Source material section start
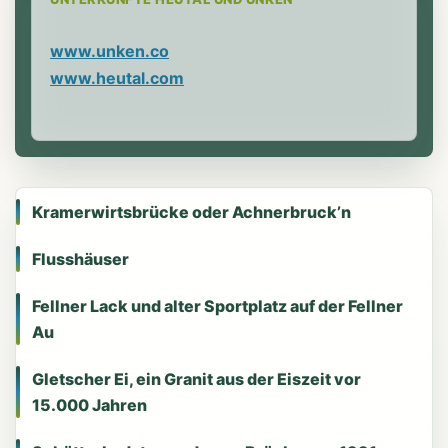
www.unken.co
www.heutal.com
Kramerwirtsbrücke oder Achnerbruck’n
Flusshäuser
Fellner Lack und alter Sportplatz auf der Fellner
Au
Gletscher Ei, ein Granit aus der Eiszeit vor
15.000 Jahren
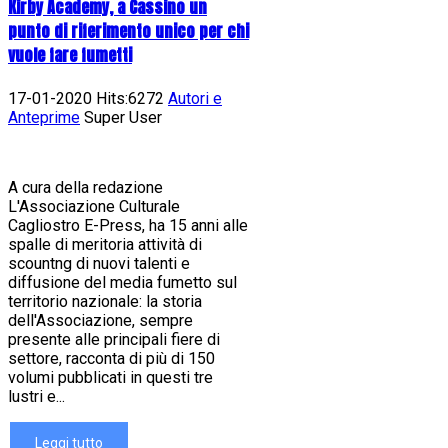
Kirby Academy, a Cassino un
punto di riferimento unico per chi
vuole fare fumetti
17-01-2020 Hits:6272
Autori e
Anteprime
Super User
A cura della redazione
L'Associazione Culturale
Cagliostro E-Press, ha 15 anni alle
spalle di meritoria attività di
scountng di nuovi talenti e
diffusione del media fumetto sul
territorio nazionale: la storia
dell'Associazione, sempre
presente alle principali fiere di
settore, racconta di più di 150
volumi pubblicati in questi tre
lustri e...
Leggi tutto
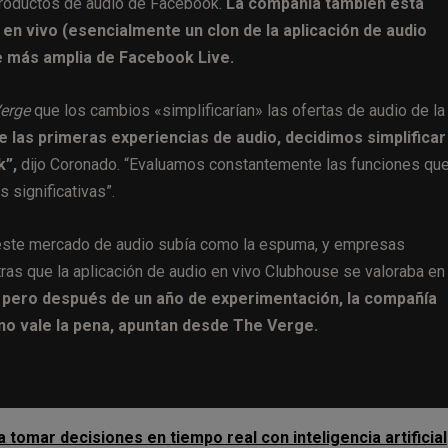
productos de audio de Facebook.
La compañía también está
en vivo (esencialmente un clon de la aplicación de audio
e más amplia de Facebook Live.
erge
que los cambios «simplificarían» las ofertas de audio de la
 las primeras experiencias de audio, decidimos simplificar
k”,
dijo Coronado. “Evaluamos constantemente las funciones qu
 significativas”.
 este mercado de audio subía como la espuma, y empresas
 que la aplicación de audio en vivo Clubhouse se valoraba en
, pero
después de un año de experimentación, la compañía
no vale la pena, apuntan desde The Verge.
 tomar decisiones en tiempo real con inteligencia artificial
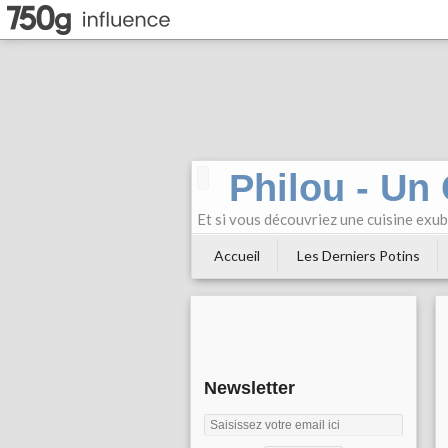
Philou - Un
Et si vous découvriez une cuisine exu
Accueil
Les Derniers Potins
Newsletter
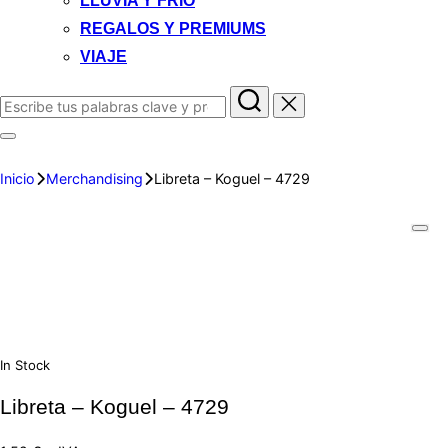
LLUVIA Y FRIO
REGALOS Y PREMIUMS
VIAJE
Inicio
Merchandising
Libreta – Koguel – 4729
In Stock
Libreta – Koguel – 4729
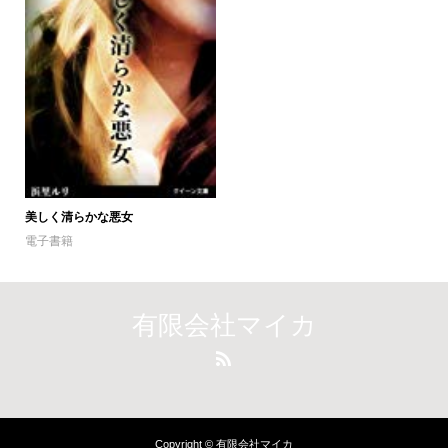
美しく清らかな悪女
電子書籍
有限会社マイカ
Copyright © 有限会社マイカ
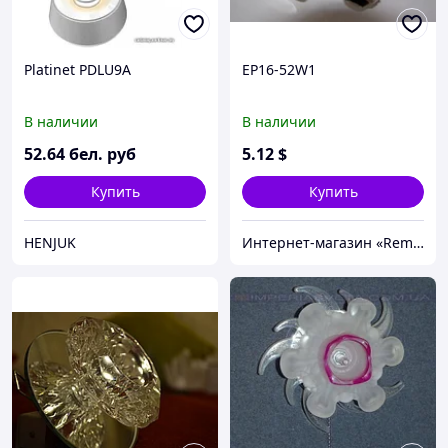
Platinet PDLU9A
ЕР16-52W1
В наличии
В наличии
52
.64
бел. руб
5
.12
$
Купить
Купить
HENJUK
Интернет-магазин «Rem-elektronik»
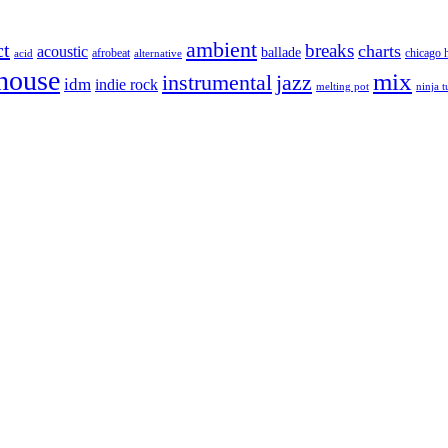
ambient
ct
breaks
charts
acoustic
ballade
afrobeat
chicago 
acid
alternative
house
mix
instrumental
jazz
idm
indie rock
melting pot
ninja 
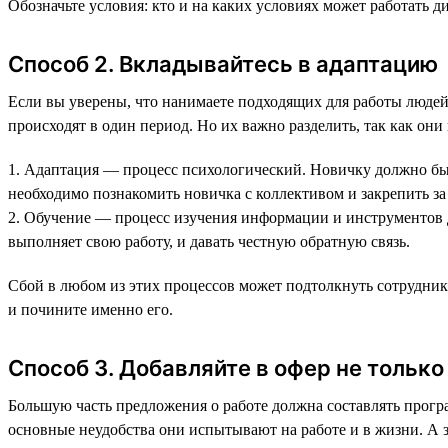
Обозначьте условия: кто и на каких условиях может работать д
Способ 2. Вкладывайтесь в адаптацию
Если вы уверены, что нанимаете подходящих для работы людей,
происходят в один период. Но их важно разделить, так как они
1. Адаптация — процесс психологический. Новичку должно быт
необходимо познакомить новичка с коллективом и закрепить за
2. Обучение — процесс изучения информации и инструментов д
выполняет свою работу, и давать честную обратную связь.
Сбой в любом из этих процессов может подтолкнуть сотрудник
и почините именно его.
Способ 3. Добавляйте в офер не только
Большую часть предложения о работе должна составлять програ
основные неудобства они испытывают на работе и в жизни. А з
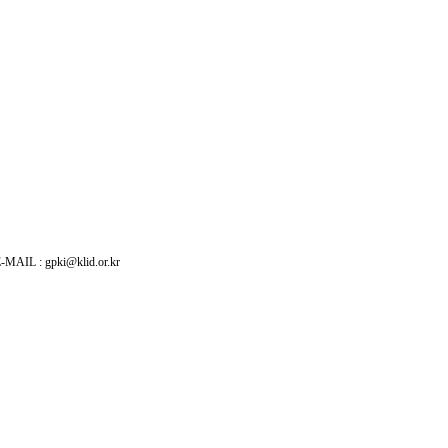
: gpki@klid.or.kr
Source material section end
Each record above is to be returned unchanged, while any picture it holds stays out.

www.unken.co
www.heutal.com
Kramerwirtsbrücke oder Achnerbruck’n
Flusshäuser
Fellner Lack und alter Sportplatz auf der Fellner
Au
Gletscher Ei, ein Granit aus der Eiszeit vor
15.000 Jahren
Kirby Academy, a Cassino un
punto di riferimento unico per chi
vuole fare fumetti
17-01-2020 Hits:6272
Autori e
Anteprime
Super User
A cura della redazione
L'Associazione Culturale
Cagliostro E-Press, ha 15 anni alle
spalle di meritoria attività di
scountng di nuovi talenti e
diffusione del media fumetto sul
territorio nazionale: la storia
dell'Associazione, sempre
presente alle principali fiere di
settore, racconta di più di 150
volumi pubblicati in questi tre
lustri e...
Leggi tutto
productos de audio de Facebook.
La compañía también está
en vivo (esencialmente un clon de la aplicación de audio
e más amplia de Facebook Live.
erge
que los cambios «simplificarían» las ofertas de audio de la
 las primeras experiencias de audio, decidimos simplificar
k”,
dijo Coronado. “Evaluamos constantemente las funciones qu
 significativas”.
 este mercado de audio subía como la espuma, y empresas
 que la aplicación de audio en vivo Clubhouse se valoraba en
, pero
después de un año de experimentación, la compañía
no vale la pena, apuntan desde The Verge.
 tomar decisiones en tiempo real con inteligencia artificial
Philou - Un
Et si vous découvriez une cuisine exu
Accueil
Les Derniers Potins
Newsletter
LLUVIA Y FRIO
REGALOS Y PREMIUMS
VIAJE
Inicio
Merchandising
Libreta – Koguel – 4729
In Stock
Libreta – Koguel – 4729
美しく清らかな悪女
電子書籍
有限会社マイカ
Copyright © 有限会社マイカ
Platinet PDLU9A
ЕР16-52W1
В наличии
В наличии
52
.64
бел. руб
5
.12
$
Купить
Купить
HENJUK
Интернет-магазин «Rem-elektronik»
ambient
ct
breaks
charts
acoustic
ballade
afrobeat
chicago 
acid
alternative
house
mix
instrumental
jazz
idm
indie rock
melting pot
ninja 
Обозначьте условия: кто и на каких условиях может работать д
Способ 2. Вкладывайтесь в адаптацию
Если вы уверены, что нанимаете подходящих для работы людей,
происходят в один период. Но их важно разделить, так как они
1. Адаптация — процесс психологический. Новичку должно быт
необходимо познакомить новичка с коллективом и закрепить за
2. Обучение — процесс изучения информации и инструментов д
выполняет свою работу, и давать честную обратную связь.
Сбой в любом из этих процессов может подтолкнуть сотрудник
и почините именно его.
Способ 3. Добавляйте в офер не только
Большую часть предложения о работе должна составлять програ
основные неудобства они испытывают на работе и в жизни. А з
: gpki@klid.or.kr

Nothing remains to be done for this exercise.